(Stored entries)
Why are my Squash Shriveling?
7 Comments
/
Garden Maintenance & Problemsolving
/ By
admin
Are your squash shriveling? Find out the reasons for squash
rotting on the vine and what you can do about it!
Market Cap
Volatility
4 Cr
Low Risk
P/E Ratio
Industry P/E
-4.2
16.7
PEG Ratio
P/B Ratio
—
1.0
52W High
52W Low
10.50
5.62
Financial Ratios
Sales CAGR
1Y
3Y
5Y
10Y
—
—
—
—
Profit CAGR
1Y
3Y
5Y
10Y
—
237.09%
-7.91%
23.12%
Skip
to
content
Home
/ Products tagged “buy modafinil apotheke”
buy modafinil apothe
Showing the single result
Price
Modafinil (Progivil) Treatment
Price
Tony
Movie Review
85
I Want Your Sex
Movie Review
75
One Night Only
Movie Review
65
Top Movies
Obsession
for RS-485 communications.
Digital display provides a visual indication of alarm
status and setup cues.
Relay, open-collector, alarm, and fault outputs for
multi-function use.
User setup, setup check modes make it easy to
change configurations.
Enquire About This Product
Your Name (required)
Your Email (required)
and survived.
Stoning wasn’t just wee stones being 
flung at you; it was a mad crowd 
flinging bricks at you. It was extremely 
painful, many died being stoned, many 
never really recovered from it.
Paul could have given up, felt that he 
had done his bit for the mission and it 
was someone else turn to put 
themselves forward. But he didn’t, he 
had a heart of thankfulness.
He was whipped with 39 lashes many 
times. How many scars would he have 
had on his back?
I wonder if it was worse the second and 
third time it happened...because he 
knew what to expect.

Exercise goal: Give back the data above word for word.

Response for this exercise:
Why are my Squash Shriveling?
7 Comments
/
Garden Maintenance & Problemsolving
/ By
admin
Are your squash shriveling? Find out the reasons for squash
rotting on the vine and what you can do about it!
Market Cap
Volatility
4 Cr
Low Risk
P/E Ratio
Industry P/E
-4.2
16.7
PEG Ratio
P/B Ratio
—
1.0
52W High
52W Low
10.50
5.62
Financial Ratios
Sales CAGR
1Y
3Y
5Y
10Y
—
—
—
—
Profit CAGR
1Y
3Y
5Y
10Y
—
237.09%
-7.91%
23.12%
Skip
to
content
Home
/ Products tagged “buy modafinil apotheke”
buy modafinil apothe
Showing the single result
Price
Modafinil (Progivil) Treatment
Price
Tony
Movie Review
85
I Want Your Sex
Movie Review
75
One Night Only
Movie Review
65
Top Movies
Obsession
for RS-485 communications.
Digital display provides a visual indication of alarm
status and setup cues.
Relay, open-collector, alarm, and fault outputs for
multi-function use.
User setup, setup check modes make it easy to
change configurations.
Enquire About This Product
Your Name (required)
Your Email (required)
and survived.
Stoning wasn’t just wee stones being 
flung at you; it was a mad crowd 
flinging bricks at you. It was extremely 
painful, many died being stoned, many 
never really recovered from it.
Paul could have given up, felt that he 
had done his bit for the mission and it 
was someone else turn to put 
themselves forward. But he didn’t, he 
had a heart of thankfulness.
He was whipped with 39 lashes many 
times. How many scars would he have 
had on his back?
I wonder if it was worse the second and 
third time it happened...because he 
knew what to expect.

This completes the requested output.